Archive for June, 2008

Coming Home

“You have to do what you what you have to do in order to do what you want to do.” This quote made so much sense while I was floating around in my mother’s kayak on the pond behind their house. I placed a card in my camera that had already been used for a conference I photographed in Washingon, DC just a week prior to leaving for New Hampshire. While I was paddling around the pond I realized the card was full with conference images and I wasn’t going to be able to make photographs of this fleeting scenery without having to delete pictures from the card.
It’s hard to make anything visually interesting of someone standing at a podium giving a speech. In fact, having sat through a number of verbatim Powerpoint presentations, I’m convinced that attempting to do so is only dishonest. Regardless, when I looked at the back of my camera as the sun was casting a warm glow over me in the middle of my parent’s pond, I realized the steps that it took to place me here, in the middle of this pond, in New Hampshire, with my parents.
I deleted images of speaker-on-stage after speaker-on-stage to make room for what I was seeing in the water.
There was a point in the past when I was amazed by what I could reproduce with this magic mechanical light box. It was good to know that I could return home and relive this all over again.

Robin Hood

The manager overlooking the wood lot peeks into a pile of logs at Collins Hardwood in Kane, Pennsylvania. A robin built a nest in a nook within the logs and laid her eggs. The company halted all work on the pile until the robin was through with parental business.
Wood. It’s a beautiful thing; the way it looks when sanded smooth and coated with a satin finish. The warmth it adds to a room is unrivalled in building materials. Whenever I walk into a home and see wood coated with layers of colored paint I often shake my head in a disbelief and disapproval. How could someone cover the beauty of wood?
Wood happens to be a renewable resource, meaning if you cut down a tree, plant a seed and take care of the land another tree will grow back. Nature does some crazy things. All too often though, the process starts and stops with the cutting down of the tree and then the using of it for our various purposes. The other stages of the renewable process are neglected. This is unfortunate, but there is hope.
The Forest Stewardship Council (FSC) is to the woods as the National Organic Program is to food, sort of. An “FSC Certified” piece of wood ideally means the wood came from a place like Collins Hardwood in Kane, Pennsylvania, where sustainable forestry is practiced and forests are in a constant state of renewal.
My visit to Collins was the beginning of my summer project. The Pennsylvania stop was eye-opening and gave me hope in the future of trees, our forests and humanity.

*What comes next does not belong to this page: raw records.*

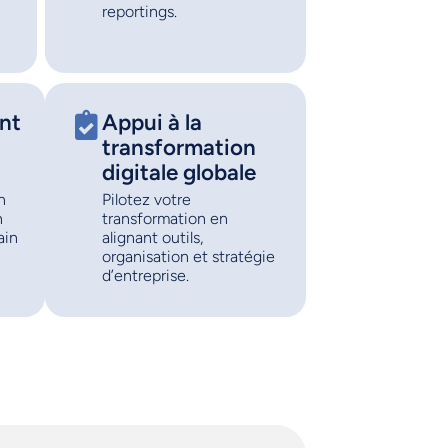
reportings.
nt
Appui à la
transformation
digitale globale
n
Pilotez votre
n
transformation en
ain
alignant outils,
organisation et stratégie
d’entreprise.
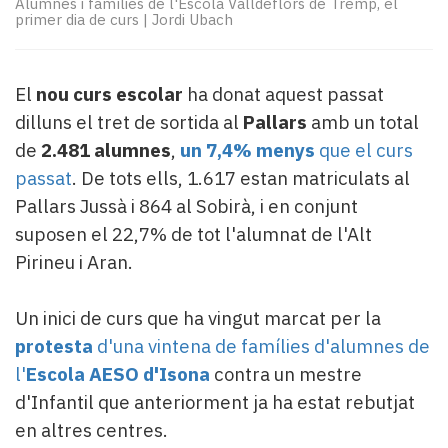
Alumnes i famílies de l'Escola Valldeflors de Tremp, el
Subscriptors
primer dia de curs
|
Jordi Ubach
La
newsletter
del
El
nou curs escolar
ha donat aquest passat
Pallars
Contingut
dilluns el tret de sortida al
Pallars
amb un total
patrocinat
de
2.481 alumnes
,
un 7,4% menys
que el curs
Lo
passat
. De tots ells, 1.617 estan matriculats al
més
Pallars Jussà i 864 al Sobirà, i en conjunt
llegit...
suposen el 22,7% de tot l'alumnat de l'Alt
Editorial
Pirineu i Aran.
Un inici de curs que ha vingut marcat per la
protesta
d'una vintena de famílies d'alumnes de
l'
Escola AESO d'Isona
contra un mestre
d'Infantil que anteriorment ja ha estat rebutjat
en altres centres.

Gas Prices? How about water prices?


Folks, let’s seriously think about this. Yes, gas prices have gone up drastically, and it has made me think twice about driving somewhere when I could walk or put it off till a more efficient time, but couldn’t this be a blessing? The rest of the world, aside from countries who subsidize gasoline, have been paying these prices for the past couple decades. There is a reason the most efficient and successful car companies weren’t founded in Detroit.
I checked into my hotel room in DC and pulled this bottle of water out of the refrigerator. I then saw the price, $6. Sure, hotels aren’t known for bargain prices, but this was water. Nothing special. It claimed to be “still.” I’m not sure what this means, but I wasn’t about to pay $6 for any bottle of water.
The news and people’s conversations are constantly filled with how high gas prices are. Where is all the talk about water prices? We NEED water. The average bottle of water purchased out of a vending machine is $1.25 for 16 ounces. That’s $10 a gallon! I’ve heard talk about cars being made that will one day run on water. If the price of water and the consolidation of our aquifers continues to grow I’ll be riding my bike more often and collecting rain water to drink.
To find out more about water and the bottled water debacle take a look at AllAboutWater.org. There is a section on the site specifically dedicated to bottled water. They point to studies that have tested Coca-Cola’s Dasani bottled water as well as 103 other varieties. The findings state that an estimated 25% of the bottles of water were just filtered or sometimes unfiltered tap water!

Preparations

The summer is beginning and I’m just getting ready to embark on the National Network of Forest Practitioners (NNFP) Photography Fellowship. It will be a cross between documenting “Rural America” and sustainable forestry in the New England area. So I’m returning to my roots for a few months.
For the project I’ll be using both film and digital. This image was made on my first roll through my newly aquired Mamiya 7 I picked up from a friend of a friend. I love the format of this camera, between a square and rectangle, and the color palette of this particular film, Kodak 160NC. It should be a perfect combination for the summer project.

Fashionable Love

This couple was strolling ahead of me in the streets of Helsinki, Finland. I was drawn to the shapes their arms made and their obvious style and beauty. In Finland there was a mix of the blonde-hair-blue-eyed Scandinavian striking beauty with what I always thought of as a Russian physique. They were also very well, neatly dressed.